No, I’m not talking about ISIS coming to cut all of our heads off, or of Ebola coming to boil us all inside out. I’m talking about the new U2 album, Songs Of Innocence, the one released as a “gift” to all Apple product users, and caused no end of controversy in the process. I still believe it was a mistake for the band to go about things as they did. Maybe as a standalone option, as a free download from iTunes that recipients had to seek out and initiate, the record might have been less of a flashpoint than to have the album already waiting in everyone’s download queue, want it or not. My initial concern was about basic human hypocrisy, being that there rightfully is outrage when someone breaks into our digital strongholds and steals things out, but that anytime someone breaks in to give us stuff, that’s okay. So long as we always receive, any transgression is acceptable. I thought that was a bad precedent to put out there, especially if we were so worried about the permeability of our digital lives.
I think my viewpoint was way more nuanced than most of those who thought it was a bad idea because they said, “I don’t want U2’s (expletive of your choice) album, period.” They were mostly angry about the hubris of the group acting as though they were still the biggest band in the world, even though no band is the biggest band in the world anymore. Would they have had the same negative response if it was Kanye West or Rihanna shoving a new album into their files? I don’t know.

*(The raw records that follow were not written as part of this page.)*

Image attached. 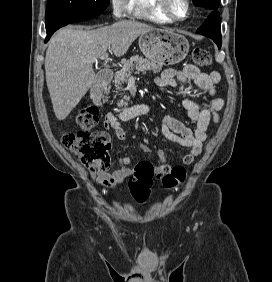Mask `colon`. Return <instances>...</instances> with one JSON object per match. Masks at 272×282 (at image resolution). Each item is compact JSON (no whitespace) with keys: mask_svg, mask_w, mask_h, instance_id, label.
I'll list each match as a JSON object with an SVG mask.
<instances>
[{"mask_svg":"<svg viewBox=\"0 0 272 282\" xmlns=\"http://www.w3.org/2000/svg\"><path fill=\"white\" fill-rule=\"evenodd\" d=\"M192 58L197 66L205 67L211 63L209 53L199 47L194 48ZM98 121V110L95 106L88 105L81 108L74 117V122L79 126V130L63 133L61 142L66 149L80 159L85 167L106 172L110 166L111 143L106 132H92ZM150 172V164L141 162L135 166L134 172L129 178L130 192L138 203H144L150 196ZM185 176L186 170L184 167L176 166L172 168L163 177L164 188L174 190L184 182Z\"/></svg>","mask_w":272,"mask_h":282,"instance_id":"obj_1","label":"colon"}]
</instances>
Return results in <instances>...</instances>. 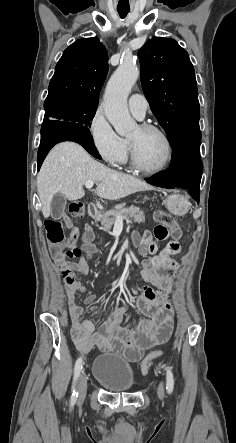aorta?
I'll use <instances>...</instances> for the list:
<instances>
[{
	"label": "aorta",
	"mask_w": 236,
	"mask_h": 443,
	"mask_svg": "<svg viewBox=\"0 0 236 443\" xmlns=\"http://www.w3.org/2000/svg\"><path fill=\"white\" fill-rule=\"evenodd\" d=\"M139 73L135 63L123 61L112 74L105 89V115L120 136H127L136 126L128 111L127 98Z\"/></svg>",
	"instance_id": "aorta-1"
}]
</instances>
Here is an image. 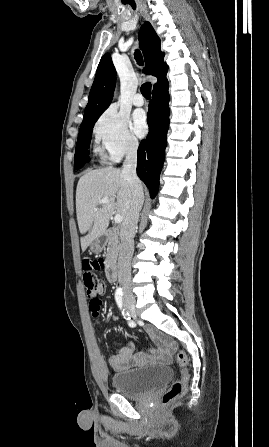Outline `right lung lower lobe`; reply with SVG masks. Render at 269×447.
<instances>
[{
  "mask_svg": "<svg viewBox=\"0 0 269 447\" xmlns=\"http://www.w3.org/2000/svg\"><path fill=\"white\" fill-rule=\"evenodd\" d=\"M168 86V80L164 75L158 78L153 87L147 119L150 131L138 148L137 175L148 187L151 198L158 192L159 176L167 144L170 114Z\"/></svg>",
  "mask_w": 269,
  "mask_h": 447,
  "instance_id": "1",
  "label": "right lung lower lobe"
}]
</instances>
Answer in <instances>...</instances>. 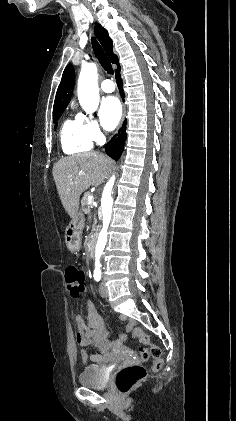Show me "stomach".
I'll return each mask as SVG.
<instances>
[{
    "label": "stomach",
    "instance_id": "obj_1",
    "mask_svg": "<svg viewBox=\"0 0 236 421\" xmlns=\"http://www.w3.org/2000/svg\"><path fill=\"white\" fill-rule=\"evenodd\" d=\"M83 223L82 215H76L75 219H72L70 225H68L65 231V243L69 251H79L81 247Z\"/></svg>",
    "mask_w": 236,
    "mask_h": 421
}]
</instances>
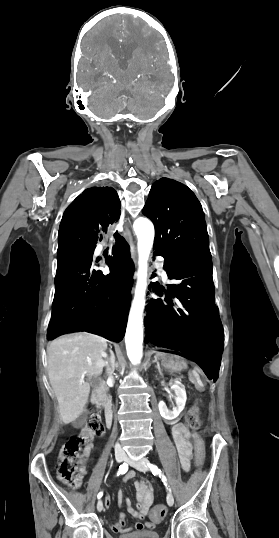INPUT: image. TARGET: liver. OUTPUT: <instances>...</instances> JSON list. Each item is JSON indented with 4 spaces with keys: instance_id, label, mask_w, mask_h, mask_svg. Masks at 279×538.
Segmentation results:
<instances>
[{
    "instance_id": "1",
    "label": "liver",
    "mask_w": 279,
    "mask_h": 538,
    "mask_svg": "<svg viewBox=\"0 0 279 538\" xmlns=\"http://www.w3.org/2000/svg\"><path fill=\"white\" fill-rule=\"evenodd\" d=\"M107 342L100 336L78 332L60 336L47 348L49 382L64 424L82 414L90 394L87 378L102 374Z\"/></svg>"
}]
</instances>
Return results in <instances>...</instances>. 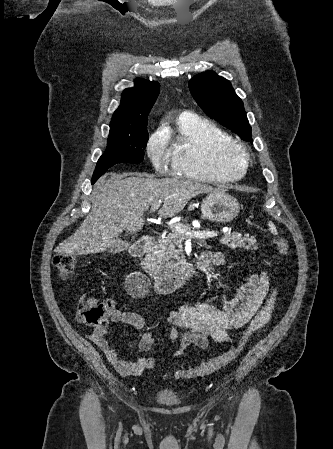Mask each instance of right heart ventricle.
Returning <instances> with one entry per match:
<instances>
[{
  "label": "right heart ventricle",
  "instance_id": "e07e8e85",
  "mask_svg": "<svg viewBox=\"0 0 333 449\" xmlns=\"http://www.w3.org/2000/svg\"><path fill=\"white\" fill-rule=\"evenodd\" d=\"M231 140L226 131L211 121L197 117L178 120L170 153L173 173L200 182L242 178L248 163L226 167L220 161V147Z\"/></svg>",
  "mask_w": 333,
  "mask_h": 449
}]
</instances>
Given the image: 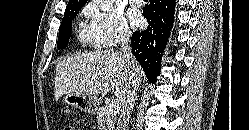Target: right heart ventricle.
I'll return each mask as SVG.
<instances>
[{"label":"right heart ventricle","instance_id":"e07e8e85","mask_svg":"<svg viewBox=\"0 0 249 130\" xmlns=\"http://www.w3.org/2000/svg\"><path fill=\"white\" fill-rule=\"evenodd\" d=\"M78 38L82 43H93L89 30L85 29L82 25L79 30Z\"/></svg>","mask_w":249,"mask_h":130}]
</instances>
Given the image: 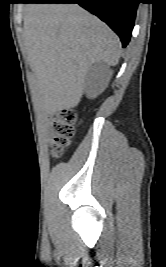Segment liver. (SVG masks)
<instances>
[{"label":"liver","instance_id":"1","mask_svg":"<svg viewBox=\"0 0 166 267\" xmlns=\"http://www.w3.org/2000/svg\"><path fill=\"white\" fill-rule=\"evenodd\" d=\"M24 43L47 113L77 106L94 63L115 66L117 35L77 4H31L24 17Z\"/></svg>","mask_w":166,"mask_h":267}]
</instances>
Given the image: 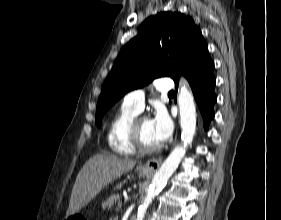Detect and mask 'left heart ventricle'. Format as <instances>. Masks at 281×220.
Here are the masks:
<instances>
[{
	"label": "left heart ventricle",
	"mask_w": 281,
	"mask_h": 220,
	"mask_svg": "<svg viewBox=\"0 0 281 220\" xmlns=\"http://www.w3.org/2000/svg\"><path fill=\"white\" fill-rule=\"evenodd\" d=\"M139 131H140L141 140L144 145L148 147L159 145V142L154 136L152 124L149 119L141 120L139 124Z\"/></svg>",
	"instance_id": "1"
}]
</instances>
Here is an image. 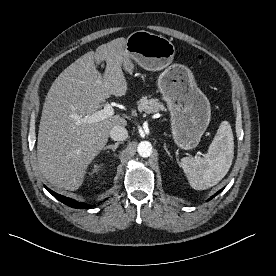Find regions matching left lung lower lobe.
Here are the masks:
<instances>
[{
	"instance_id": "obj_1",
	"label": "left lung lower lobe",
	"mask_w": 276,
	"mask_h": 276,
	"mask_svg": "<svg viewBox=\"0 0 276 276\" xmlns=\"http://www.w3.org/2000/svg\"><path fill=\"white\" fill-rule=\"evenodd\" d=\"M222 190L218 191L215 195H213L212 197L216 196L218 193H220ZM212 197L210 199H212Z\"/></svg>"
}]
</instances>
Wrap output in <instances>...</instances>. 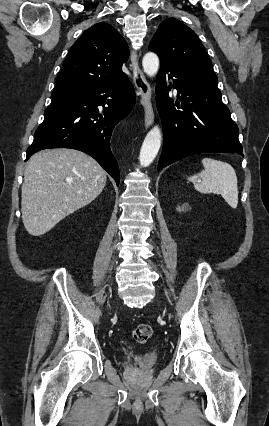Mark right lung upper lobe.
Wrapping results in <instances>:
<instances>
[{"mask_svg":"<svg viewBox=\"0 0 269 426\" xmlns=\"http://www.w3.org/2000/svg\"><path fill=\"white\" fill-rule=\"evenodd\" d=\"M128 57L124 38L113 26L99 22L70 48L53 92H77L116 82L126 76L121 68Z\"/></svg>","mask_w":269,"mask_h":426,"instance_id":"1","label":"right lung upper lobe"}]
</instances>
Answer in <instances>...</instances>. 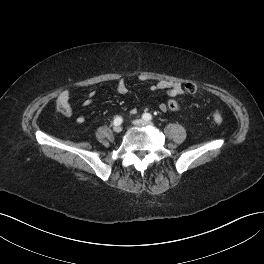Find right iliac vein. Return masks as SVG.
<instances>
[{"instance_id": "1", "label": "right iliac vein", "mask_w": 264, "mask_h": 264, "mask_svg": "<svg viewBox=\"0 0 264 264\" xmlns=\"http://www.w3.org/2000/svg\"><path fill=\"white\" fill-rule=\"evenodd\" d=\"M113 130L116 132V133H120L122 131V128L120 126H115L113 128Z\"/></svg>"}]
</instances>
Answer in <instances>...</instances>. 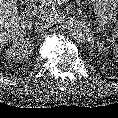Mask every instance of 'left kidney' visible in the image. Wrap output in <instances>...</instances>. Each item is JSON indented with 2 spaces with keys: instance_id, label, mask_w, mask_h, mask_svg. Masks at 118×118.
Returning <instances> with one entry per match:
<instances>
[{
  "instance_id": "1",
  "label": "left kidney",
  "mask_w": 118,
  "mask_h": 118,
  "mask_svg": "<svg viewBox=\"0 0 118 118\" xmlns=\"http://www.w3.org/2000/svg\"><path fill=\"white\" fill-rule=\"evenodd\" d=\"M98 48L100 51L105 50L104 45L102 43H98Z\"/></svg>"
}]
</instances>
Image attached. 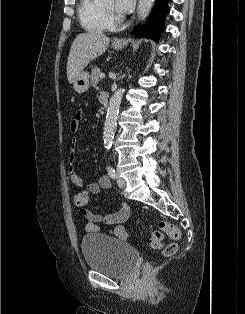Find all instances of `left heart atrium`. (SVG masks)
<instances>
[{"label": "left heart atrium", "mask_w": 245, "mask_h": 314, "mask_svg": "<svg viewBox=\"0 0 245 314\" xmlns=\"http://www.w3.org/2000/svg\"><path fill=\"white\" fill-rule=\"evenodd\" d=\"M135 0H115V8L119 13L126 14L133 10Z\"/></svg>", "instance_id": "left-heart-atrium-1"}]
</instances>
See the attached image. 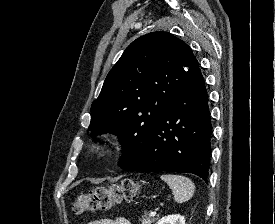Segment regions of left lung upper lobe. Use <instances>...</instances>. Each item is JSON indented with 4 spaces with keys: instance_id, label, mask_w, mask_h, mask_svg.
<instances>
[{
    "instance_id": "1",
    "label": "left lung upper lobe",
    "mask_w": 275,
    "mask_h": 224,
    "mask_svg": "<svg viewBox=\"0 0 275 224\" xmlns=\"http://www.w3.org/2000/svg\"><path fill=\"white\" fill-rule=\"evenodd\" d=\"M189 46L168 32L139 37L108 73L91 106L89 130L117 134L124 148L119 165L134 160L158 120L198 70Z\"/></svg>"
}]
</instances>
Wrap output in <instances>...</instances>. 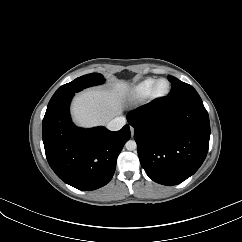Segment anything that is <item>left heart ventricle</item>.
Here are the masks:
<instances>
[{
    "instance_id": "b2bd125f",
    "label": "left heart ventricle",
    "mask_w": 242,
    "mask_h": 242,
    "mask_svg": "<svg viewBox=\"0 0 242 242\" xmlns=\"http://www.w3.org/2000/svg\"><path fill=\"white\" fill-rule=\"evenodd\" d=\"M167 87H168V85H167V83H166L165 81L160 82V83L158 84V86H157V91H158V93H163V92H165L166 89H167Z\"/></svg>"
}]
</instances>
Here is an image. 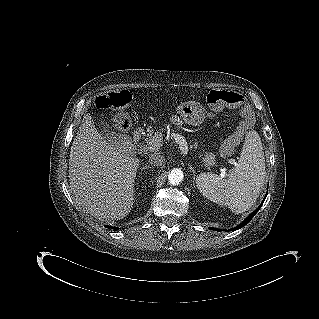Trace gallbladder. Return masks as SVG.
I'll list each match as a JSON object with an SVG mask.
<instances>
[{
  "label": "gallbladder",
  "instance_id": "obj_1",
  "mask_svg": "<svg viewBox=\"0 0 319 319\" xmlns=\"http://www.w3.org/2000/svg\"><path fill=\"white\" fill-rule=\"evenodd\" d=\"M102 124L105 126L104 129H103V131H105V132L108 131V130H107L108 125L104 124L103 122H102ZM108 138H109V137H108Z\"/></svg>",
  "mask_w": 319,
  "mask_h": 319
}]
</instances>
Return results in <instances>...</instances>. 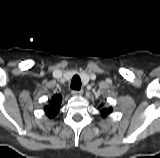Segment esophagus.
I'll return each mask as SVG.
<instances>
[{
  "instance_id": "1",
  "label": "esophagus",
  "mask_w": 160,
  "mask_h": 158,
  "mask_svg": "<svg viewBox=\"0 0 160 158\" xmlns=\"http://www.w3.org/2000/svg\"><path fill=\"white\" fill-rule=\"evenodd\" d=\"M71 94L73 96H79V95H82L83 94V90H72L71 91Z\"/></svg>"
}]
</instances>
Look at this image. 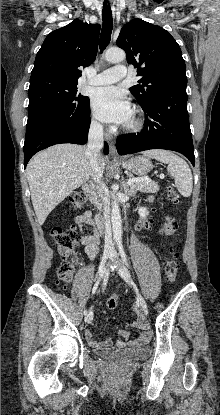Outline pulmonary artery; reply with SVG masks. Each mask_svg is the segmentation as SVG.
<instances>
[{"mask_svg": "<svg viewBox=\"0 0 220 415\" xmlns=\"http://www.w3.org/2000/svg\"><path fill=\"white\" fill-rule=\"evenodd\" d=\"M126 77V67L124 65H116L110 69H106L88 80L91 85H107L115 83Z\"/></svg>", "mask_w": 220, "mask_h": 415, "instance_id": "e3ab8cb5", "label": "pulmonary artery"}]
</instances>
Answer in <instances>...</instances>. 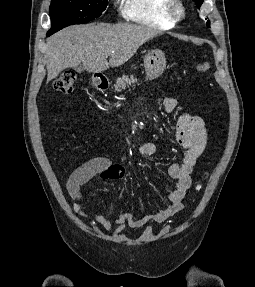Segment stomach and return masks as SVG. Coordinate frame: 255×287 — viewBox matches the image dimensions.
<instances>
[{"mask_svg":"<svg viewBox=\"0 0 255 287\" xmlns=\"http://www.w3.org/2000/svg\"><path fill=\"white\" fill-rule=\"evenodd\" d=\"M144 68L147 80L162 76L166 68V58L162 50H151L144 58Z\"/></svg>","mask_w":255,"mask_h":287,"instance_id":"obj_1","label":"stomach"}]
</instances>
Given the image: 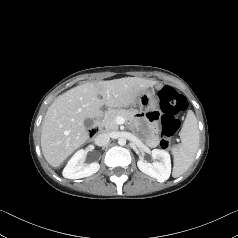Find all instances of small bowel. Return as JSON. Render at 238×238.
<instances>
[{"label": "small bowel", "instance_id": "c3829d8e", "mask_svg": "<svg viewBox=\"0 0 238 238\" xmlns=\"http://www.w3.org/2000/svg\"><path fill=\"white\" fill-rule=\"evenodd\" d=\"M146 120L154 125L161 123L163 116L161 111L156 107L149 108L145 113ZM152 126V130L147 138V144L150 147H155L157 145V129L155 126Z\"/></svg>", "mask_w": 238, "mask_h": 238}]
</instances>
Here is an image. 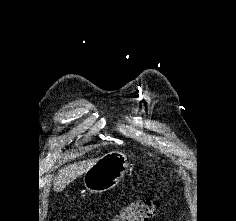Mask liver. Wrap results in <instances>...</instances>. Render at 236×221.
I'll return each instance as SVG.
<instances>
[{
  "label": "liver",
  "instance_id": "obj_1",
  "mask_svg": "<svg viewBox=\"0 0 236 221\" xmlns=\"http://www.w3.org/2000/svg\"><path fill=\"white\" fill-rule=\"evenodd\" d=\"M98 160L99 158L84 160L59 170L54 181V190H62L67 184L88 171Z\"/></svg>",
  "mask_w": 236,
  "mask_h": 221
}]
</instances>
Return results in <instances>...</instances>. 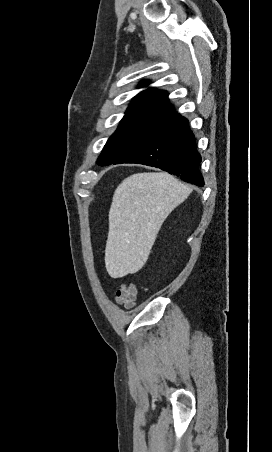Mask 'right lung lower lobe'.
Wrapping results in <instances>:
<instances>
[{"label":"right lung lower lobe","mask_w":272,"mask_h":452,"mask_svg":"<svg viewBox=\"0 0 272 452\" xmlns=\"http://www.w3.org/2000/svg\"><path fill=\"white\" fill-rule=\"evenodd\" d=\"M201 156L188 121L177 112L161 115L124 154L112 164L138 163L179 176L203 186L199 171Z\"/></svg>","instance_id":"right-lung-lower-lobe-1"}]
</instances>
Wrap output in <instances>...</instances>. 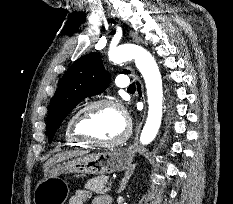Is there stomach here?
Returning <instances> with one entry per match:
<instances>
[{"label": "stomach", "mask_w": 233, "mask_h": 204, "mask_svg": "<svg viewBox=\"0 0 233 204\" xmlns=\"http://www.w3.org/2000/svg\"><path fill=\"white\" fill-rule=\"evenodd\" d=\"M135 156L131 148L112 149L82 155L53 164L34 190V204H64L68 188L62 174L81 173L104 175L128 169Z\"/></svg>", "instance_id": "1"}]
</instances>
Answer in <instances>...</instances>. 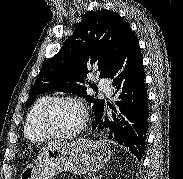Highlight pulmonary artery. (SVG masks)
I'll use <instances>...</instances> for the list:
<instances>
[{"mask_svg": "<svg viewBox=\"0 0 183 179\" xmlns=\"http://www.w3.org/2000/svg\"><path fill=\"white\" fill-rule=\"evenodd\" d=\"M99 88L104 91L108 96L111 95L110 81L108 79H101L98 82Z\"/></svg>", "mask_w": 183, "mask_h": 179, "instance_id": "1", "label": "pulmonary artery"}]
</instances>
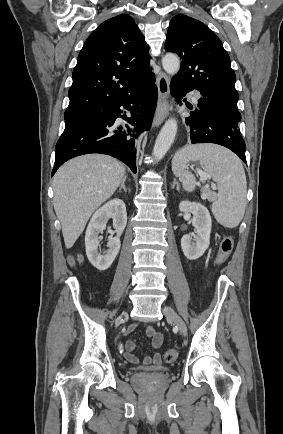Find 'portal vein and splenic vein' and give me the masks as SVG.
<instances>
[{
    "instance_id": "obj_1",
    "label": "portal vein and splenic vein",
    "mask_w": 283,
    "mask_h": 434,
    "mask_svg": "<svg viewBox=\"0 0 283 434\" xmlns=\"http://www.w3.org/2000/svg\"><path fill=\"white\" fill-rule=\"evenodd\" d=\"M199 175H200V177H201L202 180L209 179V176L207 174H205V173L199 172Z\"/></svg>"
}]
</instances>
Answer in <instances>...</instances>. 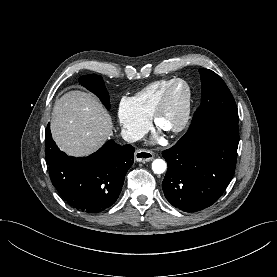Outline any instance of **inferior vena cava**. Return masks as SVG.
<instances>
[{"mask_svg": "<svg viewBox=\"0 0 277 277\" xmlns=\"http://www.w3.org/2000/svg\"><path fill=\"white\" fill-rule=\"evenodd\" d=\"M121 136L126 142H135L141 139V136L133 130L122 129Z\"/></svg>", "mask_w": 277, "mask_h": 277, "instance_id": "1", "label": "inferior vena cava"}]
</instances>
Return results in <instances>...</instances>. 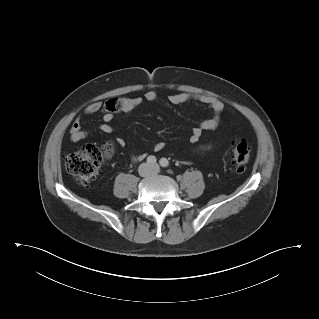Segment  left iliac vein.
<instances>
[{
	"label": "left iliac vein",
	"mask_w": 319,
	"mask_h": 319,
	"mask_svg": "<svg viewBox=\"0 0 319 319\" xmlns=\"http://www.w3.org/2000/svg\"><path fill=\"white\" fill-rule=\"evenodd\" d=\"M159 171H160V169H159V166L157 164L152 165V172L154 174L159 173Z\"/></svg>",
	"instance_id": "obj_1"
}]
</instances>
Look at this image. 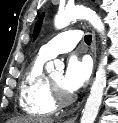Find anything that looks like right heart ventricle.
I'll return each mask as SVG.
<instances>
[{
  "mask_svg": "<svg viewBox=\"0 0 118 123\" xmlns=\"http://www.w3.org/2000/svg\"><path fill=\"white\" fill-rule=\"evenodd\" d=\"M47 58L38 55L25 71L19 91V104L23 111L34 116H48L56 111L48 77L44 72Z\"/></svg>",
  "mask_w": 118,
  "mask_h": 123,
  "instance_id": "obj_1",
  "label": "right heart ventricle"
}]
</instances>
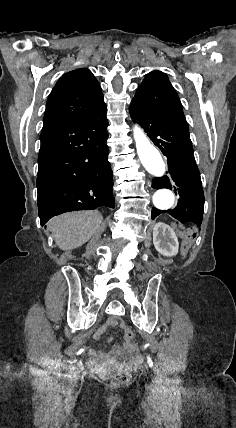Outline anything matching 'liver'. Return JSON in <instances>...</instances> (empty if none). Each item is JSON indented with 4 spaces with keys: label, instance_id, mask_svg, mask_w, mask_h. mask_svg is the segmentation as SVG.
Masks as SVG:
<instances>
[{
    "label": "liver",
    "instance_id": "6515ba94",
    "mask_svg": "<svg viewBox=\"0 0 236 428\" xmlns=\"http://www.w3.org/2000/svg\"><path fill=\"white\" fill-rule=\"evenodd\" d=\"M103 216L99 212H74L62 214L48 222V230L60 250H74L86 244L95 232H102Z\"/></svg>",
    "mask_w": 236,
    "mask_h": 428
}]
</instances>
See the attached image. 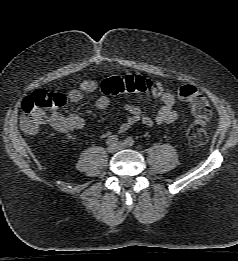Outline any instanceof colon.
<instances>
[{"label": "colon", "mask_w": 238, "mask_h": 261, "mask_svg": "<svg viewBox=\"0 0 238 261\" xmlns=\"http://www.w3.org/2000/svg\"><path fill=\"white\" fill-rule=\"evenodd\" d=\"M149 79L141 75L113 76L101 83V91L107 96L123 93L146 92L151 88ZM177 96L186 102L192 111L193 121L187 131L191 145L200 146L207 141L206 123L211 117V106L204 92L192 85H182L176 90ZM66 102L63 95L46 90H37L26 96L21 104V126L27 134H35L47 121L50 109Z\"/></svg>", "instance_id": "obj_1"}]
</instances>
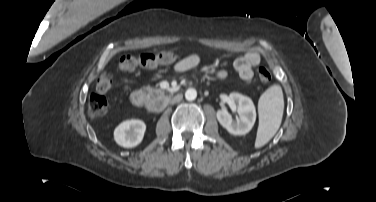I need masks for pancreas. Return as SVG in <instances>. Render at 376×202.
I'll return each mask as SVG.
<instances>
[{"label":"pancreas","mask_w":376,"mask_h":202,"mask_svg":"<svg viewBox=\"0 0 376 202\" xmlns=\"http://www.w3.org/2000/svg\"><path fill=\"white\" fill-rule=\"evenodd\" d=\"M144 91L147 93L149 98L164 97V91L162 89L152 88L148 86L144 88Z\"/></svg>","instance_id":"cf45deb5"}]
</instances>
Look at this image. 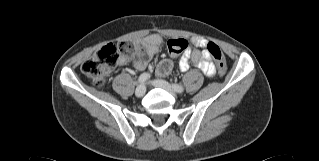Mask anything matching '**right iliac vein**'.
Wrapping results in <instances>:
<instances>
[{
    "instance_id": "obj_1",
    "label": "right iliac vein",
    "mask_w": 319,
    "mask_h": 161,
    "mask_svg": "<svg viewBox=\"0 0 319 161\" xmlns=\"http://www.w3.org/2000/svg\"><path fill=\"white\" fill-rule=\"evenodd\" d=\"M145 92H146V87L144 84H141L136 88L135 95L137 97H142L145 94Z\"/></svg>"
}]
</instances>
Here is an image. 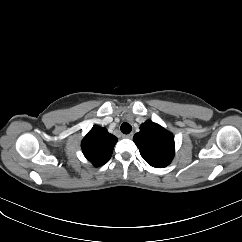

In the end, the move did two things. It got the band press, mostly bad. It also created hostility toward Songs Of Innocence so all-pervasive that any measure of goodwill in the arrival of a brand-new U2 album was immediately tainted by the angst. Those who popped on track one, “The Miracle (Of Joey Ramone)” could have enjoyed it for what it was, versus already having axes to grind, manifesting in silly ways and statements like, “It sounds nothing like The Ramones!” Of course. That’s because it is a U2 song. Had it been the reverse, the complaint would have been, “U2 is ripping off The Ramones.” I believe mostly this is an act of transference. You’re already prejudiced as a listener, before the first note, and that will invariably affect your relationship to it. Truthfully, the song is okay. I wouldn’t call it great U2, and there hasn’t been great U2 since flashes of Zooropa passed our way. It is, however, competent U2. It is All That You Can’t Leave Behind, and the calculated precision of that record’s pop-hit songwriting rather than the unbridled passion they had been so famous for.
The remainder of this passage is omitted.